How Does a Temperature Recorder Work?

When the temperature recorder first made its appearance, carriers were quick to nickname it the “Tattletale.” Most temperature recorders have an internal thermistor or thermocouple. Sampling and measurement are periodically taken and digitally stored or recorded on thermal paper. Many recorders have a built-in display of data with newer models having an out-of-tolerance warning. Most recorders are small (the size of a mobile phone), battery powered, and portable; most electronic recorders are also equipped with a microprocessor, internal memory for data storage and sensors. It is becoming more and more common for temperature recorders to interface with personal computers and smart phones for set up, control and analysis.

Recorder Types & Uses

There are several different types of recorders in the marketplace today. Choices range from a basic strip chart recorder, a recorder chip, or an electronic recorder that will provide you with GPS, humidity, and a host of other types of data. There are fixed recording solutions and autonomous disposable recorders. Which type of recorder you use depends on the commodity whose temperature you are tracking.

strip chart recorders

Strip Chart Recorders

The strip chart recorder is also referred to as the “brown bag” recorder. The permanent records produced by these recorders serve as corroborating evidence for insurance claims, quality assurance documentation, and protection of your valuable products. Having been around for nearly a century, they have proven to be very reliable. Some of the benefits of the strip chart recorder are the price, availability and data accessibility. At less than $10 per unit on average, the strip chart recorder will provide a record of the environmental conditions encountered during storage and transportation of temperature-sensitive commodities.
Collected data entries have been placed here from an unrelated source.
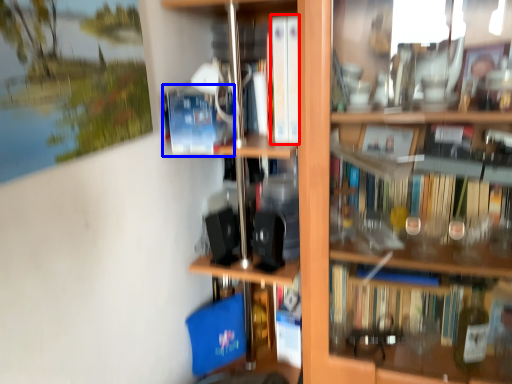 Question: Which object is further to the camera taking this photo, book (highlighted by a red box) or paperback book (highlighted by a blue box)?

Choices:
 (A) book
 (B) paperback book

Answer: (A) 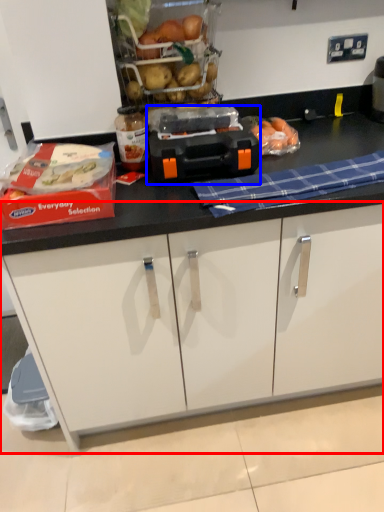 Question: Which object is further to the camera taking this photo, cabinetry (highlighted by a red box) or appliance (highlighted by a blue box)?

Choices:
 (A) cabinetry
 (B) appliance

Answer: (A) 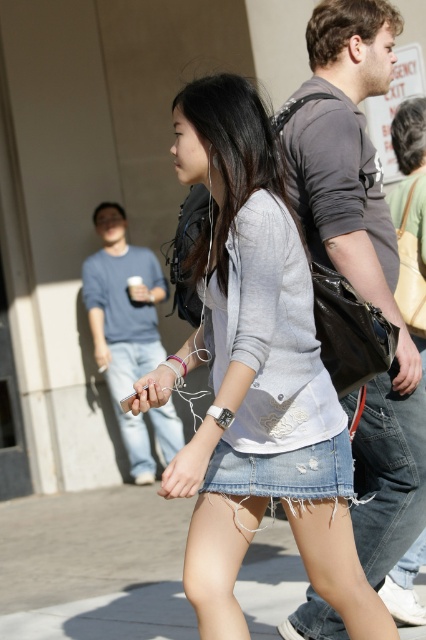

Typical tracking times for this recorder is up to 90 days. Strip chart recorders are light and durable, provide maximum accuracy, and generate a permanent record of transit conditions.

The largest negative to this recorder type is that the data cannot be retrieved until the trip has ended. And without the physical recorder, the data can never be retrieved.

Electronic Recorders

Electronic recorders report temperature, location, and light exposure during transport of temperature-sensitive products. There are also recorders that will track humidity. The typical tracking time limitation is 45 days. They provide “live” tracking online and provide reports that are downloadable from a web application. They often come with a light sensor that detects door openings. This indicates unloading upon arrival, or unexpected opening that could be due to cargo tampering. They are also light and durable, typically smaller than the strip chart unit.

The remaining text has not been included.